**Work item:** Search the entries below for the word "professional" and copy each line that has it.

**Data records:**
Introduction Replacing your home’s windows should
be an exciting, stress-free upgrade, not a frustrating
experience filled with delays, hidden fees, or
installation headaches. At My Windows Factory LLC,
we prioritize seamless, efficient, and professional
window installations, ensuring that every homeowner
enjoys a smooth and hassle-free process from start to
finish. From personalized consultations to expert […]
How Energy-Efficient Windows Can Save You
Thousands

...

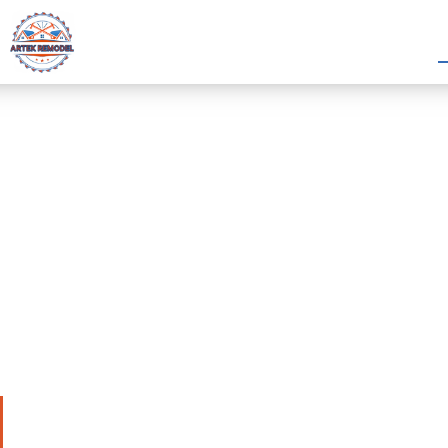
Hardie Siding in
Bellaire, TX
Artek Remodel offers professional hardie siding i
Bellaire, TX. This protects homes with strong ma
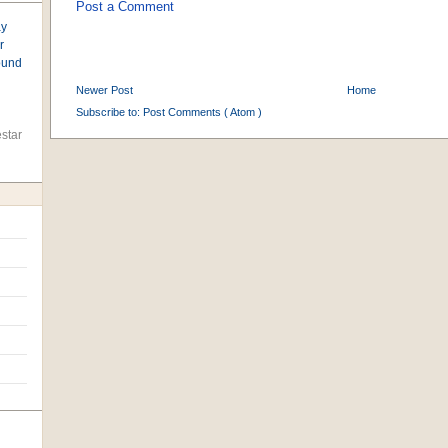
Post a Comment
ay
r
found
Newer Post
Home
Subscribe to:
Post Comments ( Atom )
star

**Exercise output:**
we prioritize seamless, efficient, and professional
Artek Remodel offers professional hardie siding i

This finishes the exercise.